What does this look like in the real world? Orange Poland is continuing with its 5G strategy most recently by working with network infrastructure vendor Nokia to test out a cloud-based radio access network. The cloud RAN trial, which ran from March to May, saw radio sites fed by a virtualized baseband deployed in a data center 70 kilometers away; Ethernet fronthaul served as the transport mechanism.
This project represents a further evolution of centralizing basebands; once equipment is colocated, then it can be virtualized. Instead of a proprietary box, baseband functions run as virtualized network functions on commercial-off-the-shelf server hardware.
One key part of transport for 5G is significant increases in capacity. With promised user data rates in excess of 1 Gbps, there’s the need for bigger pipes.

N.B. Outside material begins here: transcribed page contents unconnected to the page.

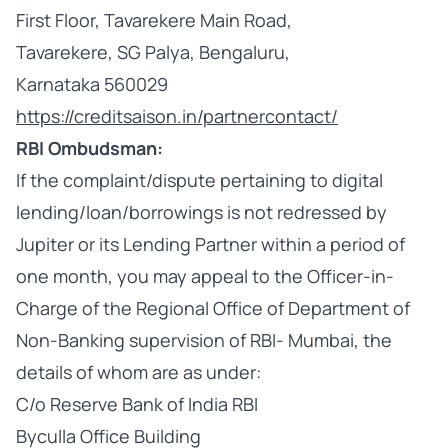
First Floor, Tavarekere Main Road,
Tavarekere, SG Palya, Bengaluru,
Karnataka 560029
https://creditsaison.in/partnercontact/
RBI Ombudsman:
If the complaint/dispute pertaining to digital
lending/loan/borrowings is not redressed by
Jupiter or its Lending Partner within a period of
one month, you may appeal to the Officer-in-
Charge of the Regional Office of Department of
Non-Banking supervision of RBI- Mumbai, the
details of whom are as under:
C/o Reserve Bank of India RBI
Byculla Office Building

Analyst Jason Marcheck of Layne Bridge and Associates noted that discussion of the radio access and core networks sometimes overshadows discussion of the transport network. “As operators prepare to deploy 5G in a meaningful way, they are finding the need to fundamentally rethink their mobile 5G transport strategies. As opposed to previous generations of mobile transport development 5G will add several new vectors of complexity that were not front and center issues as mobile networks developed from 2G to 3G to 4G/LTE. It would be easy enough to point to IoT as a leading driver in the increase in complexity, but the true reason(s) are both more fundamental and complex. The heart of the issue is that since 5G is more than a new mobile network generation, the diversity of applications a true 5G network must support go well beyond mobile…As more applications begin to leverage a 5G network, as opposed to just a fixed network, or just a mobile network, or just an enterprise network, the number of applications that will compete for resources will increase dramatically.”